I made it back from my latest trip to Universal Studios after a long, tedious drive that took up the better part of Sunday.  I’d intended to hammer out a belated Lazy Sunday upon my return, but I was so wiped from the drive, I just watched television instead.

With all the driving on I-4, I-95, I-26, I-77, and I-20, I had ample time to think about the pros and cons of the Interstate Highway System.  I have a bit of a love-hate relationship with the Interstate.  On the love side of the equation, I appreciate the convenience of being able to drive vast distances in reasonable times.  The trip that took us around seven hours to complete yesterday (and that was with terrible traffic and inclement weather) would have taken, according to Google Maps, between nine and ten hours.  In reality, that would have been closer to eleven or twelve hours with stops, traffic, etc.

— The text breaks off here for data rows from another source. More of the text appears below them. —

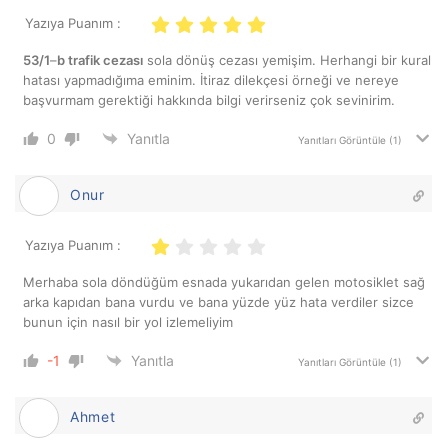
Yazıya Puanım :
53/1
–
b trafik cezası
sola dönüş cezası yemişim. Herhangi bir kural
hatası yapmadığıma eminim. İtiraz dilekçesi örneği ve nereye
başvurmam gerektiği hakkında bilgi verirseniz çok sevinirim.
0
Yanıtla
Yanıtları Görüntüle
(1)
Onur
Yazıya Puanım :
Merhaba sola döndüğüm esnada yukarıdan gelen motosiklet sağ
arka kapıdan bana vurdu ve bana yüzde yüz hata verdiler sizce
bunun için nasıl bir yol izlemeliyim
-1
Yanıtla
Yanıtları Görüntüle
(1)
Ahmet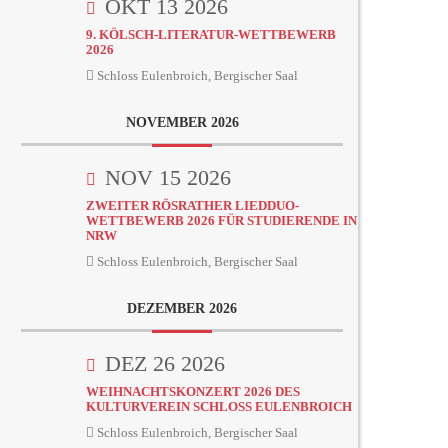
OKT 13 2026
9. KÖLSCH-LITERATUR-WETTBEWERB
2026
Schloss Eulenbroich, Bergischer Saal
NOVEMBER 2026
NOV 15 2026
ZWEITER RÖSRATHER LIEDDUO-
WETTBEWERB 2026 FÜR STUDIERENDE IN
NRW
Schloss Eulenbroich, Bergischer Saal
DEZEMBER 2026
DEZ 26 2026
WEIHNACHTSKONZERT 2026 DES
KULTURVEREIN SCHLOSS EULENBROICH
Schloss Eulenbroich, Bergischer Saal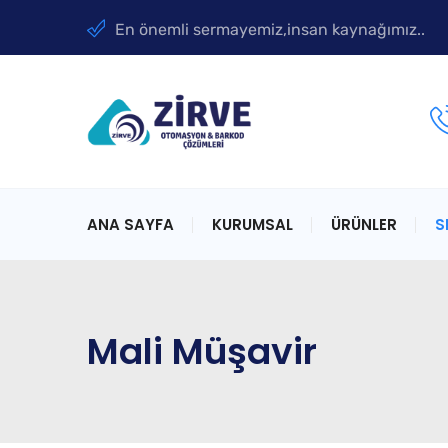
En önemli sermayemiz,insan kaynağımız..
ANA SAYFA
KURUMSAL
ÜRÜNLER
S
Mali Müşavir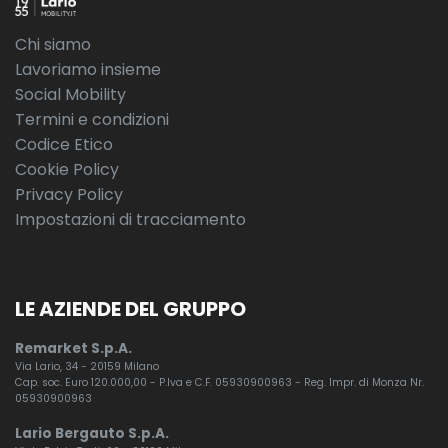
Chi siamo
Lavoriamo insieme
Social Mobility
Termini e condizioni
Codice Etico
Cookie Policy
Privacy Policy
Impostazioni di tracciamento
LE AZIENDE DEL GRUPPO
Remarket S.p.A.
Via Lario, 34 - 20159 Milano
Cap. soc. Euro 120.000,00 - P.Iva e C.F. 05930900963 - Reg. Impr. di Monza Nr.
05930900963
Lario Bergauto S.p.A.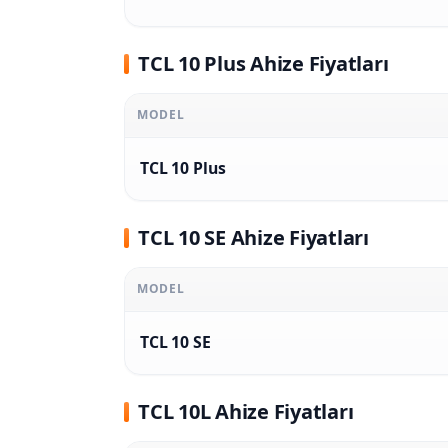
TCL 10 Plus Ahize Fiyatları
MODEL
TCL 10 Plus
TCL 10 SE Ahize Fiyatları
MODEL
TCL 10 SE
TCL 10L Ahize Fiyatları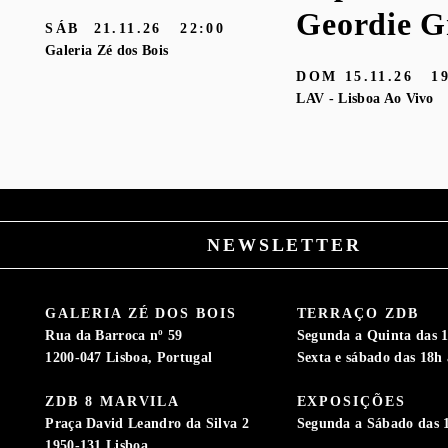
Geordie G
SÁB
21.11.26
22:00
Galeria Zé dos Bois
DOM
15.11.26
1
LAV - Lisboa Ao Vivo
NEWSLETTER
GALERIA ZÉ DOS BOIS
TERRAÇO ZDB
Rua da Barroca nº 59
Segunda a Quinta das 1
1200-047 Lisboa, Portugal
Sexta e sábado das 18h 
ZDB 8 MARVILA
EXPOSIÇÕES
S
Praça David Leandro da Silva 2
Segunda a Sábado das 
1950-131 Lisboa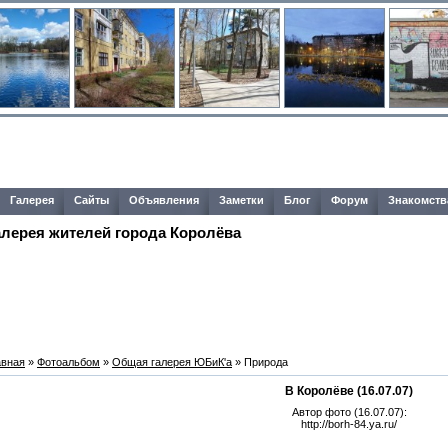
Галерея
Сайты
Объявления
Заметки
Блог
Форум
Знакомств
алерея жителей города Королёва
авная
»
Фотоальбом
»
Общая галерея ЮБиК'a
» Природа
В Королёве (16.07.07)
Автор фото (16.07.07):
http://borh-84.ya.ru/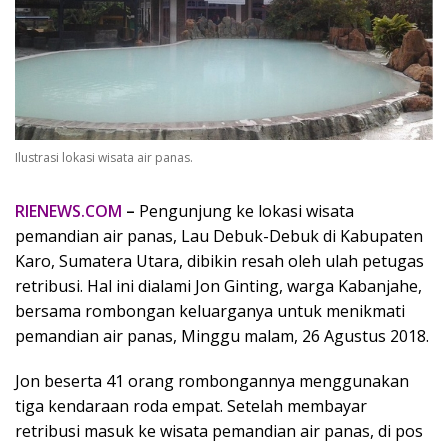
Ilustrasi lokasi wisata air panas.
RIENEWS.COM
–
Pengunjung ke lokasi wisata
pemandian air panas, Lau Debuk-Debuk di Kabupaten
Karo, Sumatera Utara, dibikin resah oleh ulah petugas
retribusi. Hal ini dialami Jon Ginting, warga Kabanjahe,
bersama rombongan keluarganya untuk menikmati
pemandian air panas, Minggu malam, 26 Agustus 2018.
Jon beserta 41 orang rombongannya menggunakan
tiga kendaraan roda empat. Setelah membayar
retribusi masuk ke wisata pemandian air panas, di pos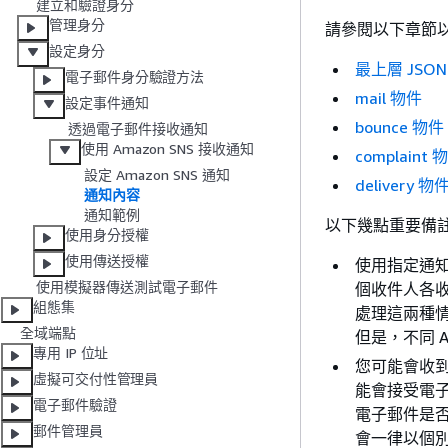
建立和驗證身分
管理身分
請參閱以下章節
設定身分
最上層 JSO
電子郵件身分驗證方法
mail 物件
設定事件通知
bounce 物件
透過電子郵件接收通知
使用 Amazon SNS 接收通知
complaint 
設定 Amazon SNS 通知
delivery 物
通知內容
通知範例
以下幾點重要備註與 
使用身分授權
使用傳送授權
使用指定通知
使用模擬器傳送測試電子郵件
個收件人各收到
組態集
處理這兩種情況
全域端點
但是，不同 A
專用 IP 位址
您可能會收到
虛擬可交付性管理員
能會接受電子
電子郵件驗證
電子郵件是否
郵件管理員
會一律以個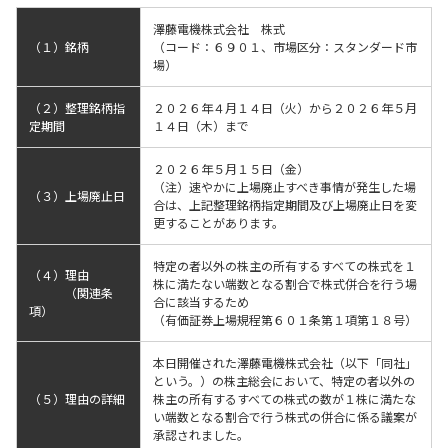
澤藤電機株式会社 株式
（１）銘柄
（コード：６９０１、市場区分：スタンダード市
場）
（２）整理銘柄指
２０２６年４月１４日（火）から２０２６年５月
定期間
１４日（木）まで
２０２６年５月１５日（金）
（注）速やかに上場廃止すべき事情が発生した場
（３）上場廃止日
合は、上記整理銘柄指定期間及び上場廃止日を変
更することがあります。
特定の者以外の株主の所有するすべての株式を１
（４）理由
株に満たない端数となる割合で株式併合を行う場
（関連条
合に該当するため
項）
（有価証券上場規程第６０１条第１項第１８号）
本日開催された澤藤電機株式会社（以下「同社」
という。）の株主総会において、特定の者以外の
（５）理由の詳細
株主の所有するすべての株式の数が１株に満たな
い端数となる割合で行う株式の併合に係る議案が
承認されました。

As an engine for economic growth, the Interstate is probably the best investment the federal government ever made.  It was pitched to Congress as a national security project—we needed broad, interstate boulevards for our tanks to deploy swiftly against a Soviet invasion—an approach that John C. Calhoun attempted as Secretary of War in 1817 (under the strict constructionist Democratic-Republican James Madison, Calhoun’s Bonus Bill faced a swift veto).  But the real benefit of the Interstate Highway System is its ability to move people and goods swiftly, cutting down on shipping and transportation costs, and making longer commutes feasible.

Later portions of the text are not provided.